Four police officers were fatally shot and seven wounded in
one of the worst shootings of police in recent U.S. history, by snipers who
targeted them during rallies in Dallas to protest against the fatal shooting of
two black men by police this week.
Dallas Police Chief David Brown told a news conference that
two snipers in elevated positions shot 11 officers, killing three, in what
appeared to be a coordinated attack. A fourth officer died, police said later
on Twitter. At least one more was in surgery. Some of the victims were shot in
the back.
Police said one suspect whom they had engaged in a shootout
had been arrested and a bomb squad unit was investigating a suspicious package
found near the suspect's location.
A second "person of interest" had turned himself
in, they added, though there was no word on the arrest of a possible second
sniper.
"Our worst nightmare has happened," Mike Rawlings,
mayor of the Texas city, told a news conference. "It is a heartbreaking
moment for the city of Dallas."
Television footage showed a heavy police presence, with
officers taking cover behind vehicles on the street.
The shooting happened as largely peaceful protests unfolded
around the United States after the shooting of Philando Castile, 32, by police
near St. Paul, Minnesota, late on Wednesday. His girlfriend posted live video
on the internet of the bloody scene minutes afterward, which was widely viewed.
Castile's death occurred within a day of the shooting of
Alton Sterling, 37, in Baton Rouge, Louisiana. Sterling was killed during an
altercation with two white police officers. Graphic video of that incident
caused an outcry on social media.
"Our thoughts and prayers are with the Dallas law
enforcement community and the Dallas Area Rapid Transit officers killed and
injured this evening," Governor Greg Abbott said in a statement.
In Chicago, protesters shut down a stretch of the Dan Ryan
Expressway - one of Chicago's main arteries - for about 10 minutes on Thursday.
In New York, several hundred protesters blocked traffic in
Times Square in the heart of Manhattan, chanting "Hands up, don't
shoot." More than a dozen arrests were made, the New York Police
Department said.
In St. Paul, about a thousand people gathered outside the
governor's mansion, chanting "Hey hey, ho ho, those killer cops have got
to go," and other slogans.
Minnesota Governor Mark Dayton made a brief appearance in an
attempt to quell the crowd. He said earlier a state investigation was already
under way.
"Would this have happened if the driver and the
passengers were white? I don’t think it would have," Dayton told
reporters, speaking of the Castile shooting.
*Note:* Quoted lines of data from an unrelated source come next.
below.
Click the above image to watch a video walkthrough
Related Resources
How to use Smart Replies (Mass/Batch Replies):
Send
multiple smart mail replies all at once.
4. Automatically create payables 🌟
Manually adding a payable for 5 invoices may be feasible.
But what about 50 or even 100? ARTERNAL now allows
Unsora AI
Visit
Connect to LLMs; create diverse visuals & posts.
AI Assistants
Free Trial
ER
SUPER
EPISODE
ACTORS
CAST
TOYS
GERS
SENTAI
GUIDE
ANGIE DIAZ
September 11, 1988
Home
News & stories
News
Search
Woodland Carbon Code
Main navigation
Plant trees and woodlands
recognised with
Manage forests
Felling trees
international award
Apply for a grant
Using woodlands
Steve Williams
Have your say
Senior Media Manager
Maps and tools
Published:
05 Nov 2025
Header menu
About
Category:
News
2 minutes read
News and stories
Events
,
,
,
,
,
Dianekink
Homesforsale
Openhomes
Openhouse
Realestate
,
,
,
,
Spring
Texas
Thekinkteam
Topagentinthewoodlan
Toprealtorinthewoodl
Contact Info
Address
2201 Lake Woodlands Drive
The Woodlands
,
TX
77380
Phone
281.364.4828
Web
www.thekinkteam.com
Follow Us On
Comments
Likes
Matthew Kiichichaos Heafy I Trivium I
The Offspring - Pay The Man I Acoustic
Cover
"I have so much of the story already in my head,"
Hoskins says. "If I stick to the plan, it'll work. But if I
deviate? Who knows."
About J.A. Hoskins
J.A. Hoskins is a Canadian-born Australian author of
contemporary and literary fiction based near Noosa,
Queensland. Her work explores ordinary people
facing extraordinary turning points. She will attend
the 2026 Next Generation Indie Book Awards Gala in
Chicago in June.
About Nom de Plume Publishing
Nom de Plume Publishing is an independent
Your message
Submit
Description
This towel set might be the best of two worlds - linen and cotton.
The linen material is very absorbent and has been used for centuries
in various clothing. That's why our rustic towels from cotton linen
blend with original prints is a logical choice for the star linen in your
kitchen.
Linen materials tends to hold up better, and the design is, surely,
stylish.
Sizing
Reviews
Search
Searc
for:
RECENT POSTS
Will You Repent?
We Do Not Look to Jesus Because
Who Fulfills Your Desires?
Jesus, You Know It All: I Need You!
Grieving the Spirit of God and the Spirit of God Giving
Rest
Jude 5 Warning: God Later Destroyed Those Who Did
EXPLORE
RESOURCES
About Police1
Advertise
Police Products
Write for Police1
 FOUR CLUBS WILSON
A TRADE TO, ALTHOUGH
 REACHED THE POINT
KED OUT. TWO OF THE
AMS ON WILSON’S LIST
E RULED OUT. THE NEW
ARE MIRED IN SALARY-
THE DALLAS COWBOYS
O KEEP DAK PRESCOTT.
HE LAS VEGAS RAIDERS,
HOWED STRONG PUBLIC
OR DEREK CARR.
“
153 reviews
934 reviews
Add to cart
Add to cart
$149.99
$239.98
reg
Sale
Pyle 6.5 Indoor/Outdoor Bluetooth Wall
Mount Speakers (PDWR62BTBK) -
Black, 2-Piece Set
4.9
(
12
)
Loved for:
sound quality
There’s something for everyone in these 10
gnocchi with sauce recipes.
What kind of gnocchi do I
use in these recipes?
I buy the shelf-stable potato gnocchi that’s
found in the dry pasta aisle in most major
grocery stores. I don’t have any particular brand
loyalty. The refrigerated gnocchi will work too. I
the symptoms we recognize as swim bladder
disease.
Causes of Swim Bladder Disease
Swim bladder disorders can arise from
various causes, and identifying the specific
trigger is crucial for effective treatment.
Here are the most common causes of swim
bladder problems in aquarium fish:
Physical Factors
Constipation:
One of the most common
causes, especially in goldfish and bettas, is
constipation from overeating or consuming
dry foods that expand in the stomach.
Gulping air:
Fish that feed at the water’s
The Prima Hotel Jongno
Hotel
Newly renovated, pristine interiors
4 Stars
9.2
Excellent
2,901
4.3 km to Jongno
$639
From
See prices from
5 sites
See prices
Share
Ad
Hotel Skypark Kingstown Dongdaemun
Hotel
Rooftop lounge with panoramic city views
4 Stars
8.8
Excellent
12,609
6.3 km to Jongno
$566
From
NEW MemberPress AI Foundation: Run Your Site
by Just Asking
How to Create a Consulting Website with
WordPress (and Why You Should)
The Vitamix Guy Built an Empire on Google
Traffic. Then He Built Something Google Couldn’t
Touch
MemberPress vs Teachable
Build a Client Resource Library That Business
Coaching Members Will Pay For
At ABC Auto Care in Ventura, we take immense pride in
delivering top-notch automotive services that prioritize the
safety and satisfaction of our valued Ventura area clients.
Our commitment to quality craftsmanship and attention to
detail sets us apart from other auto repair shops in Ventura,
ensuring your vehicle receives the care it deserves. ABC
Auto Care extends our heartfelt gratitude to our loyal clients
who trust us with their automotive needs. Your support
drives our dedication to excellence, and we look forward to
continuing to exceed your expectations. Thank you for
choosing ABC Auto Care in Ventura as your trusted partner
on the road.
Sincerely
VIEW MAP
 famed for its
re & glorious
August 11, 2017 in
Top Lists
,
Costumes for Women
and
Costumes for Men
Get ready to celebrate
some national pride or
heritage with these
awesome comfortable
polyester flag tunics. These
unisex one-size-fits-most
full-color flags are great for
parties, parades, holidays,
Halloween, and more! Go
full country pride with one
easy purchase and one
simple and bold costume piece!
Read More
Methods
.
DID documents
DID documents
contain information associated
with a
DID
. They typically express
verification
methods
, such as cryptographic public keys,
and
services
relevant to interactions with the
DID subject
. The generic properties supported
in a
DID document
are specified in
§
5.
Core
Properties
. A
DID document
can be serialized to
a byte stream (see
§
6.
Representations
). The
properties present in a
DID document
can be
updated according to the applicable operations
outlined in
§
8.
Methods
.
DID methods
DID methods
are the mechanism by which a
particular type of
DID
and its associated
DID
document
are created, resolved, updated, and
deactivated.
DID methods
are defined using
"So I'm forced to confront that this kind of racism
exists, and it's incumbent upon all of us to vow and ensure that it doesn't
happen and doesn't continue to happen," he said.
State investigators later identified Minneapolis area police
officer Jeronimo Yanez as the patrolman who fatally shot Castile during a
traffic stop.
"RACIAL DISPARITIES" - OBAMA
U.S. President Barack Obama described the killings as
tragedies.
"All of us as Americans should be troubled by these
shootings, because these are not isolated incidents. They're symptomatic of a
broader set of racial disparities that exist in our criminal justice
system," he said after arriving in Poland for a NATO summit.
The use of force by police against African-Americans in
cities from Ferguson, Missouri, to Baltimore and New York has sparked periodic
and sometimes violent protests in the past two years and has spawned the Black
Lives Matter movement.
Anger has intensified when the officers involved in such
incidents have been acquitted in trials or not charged at all.
"I was already fuming when I woke up this morning over
Baton Rouge, but for it to happen here again just pushed me right over the
edge," said truck driver Thomas Michaels, 42, who was among the protesters
in St. Paul.
"We live in a racist society where black lives don't
matter, my kids lives don't matter and I'm sick of it. I don't even know if it
can be fixed," he said.
Another protester, retail worker Tanya McDonald, 28, said:
"What gets me is how many people are failing to see that this is happening
almost every day. We're dying, we're being killed off by people hiding behind a
badge and no one's doing anything to stop it."
The Washington Post said Castile was at least the 506th
person and 123rd black American shot and killed by police so far in 2016,
according to a database it has set up to track such deaths.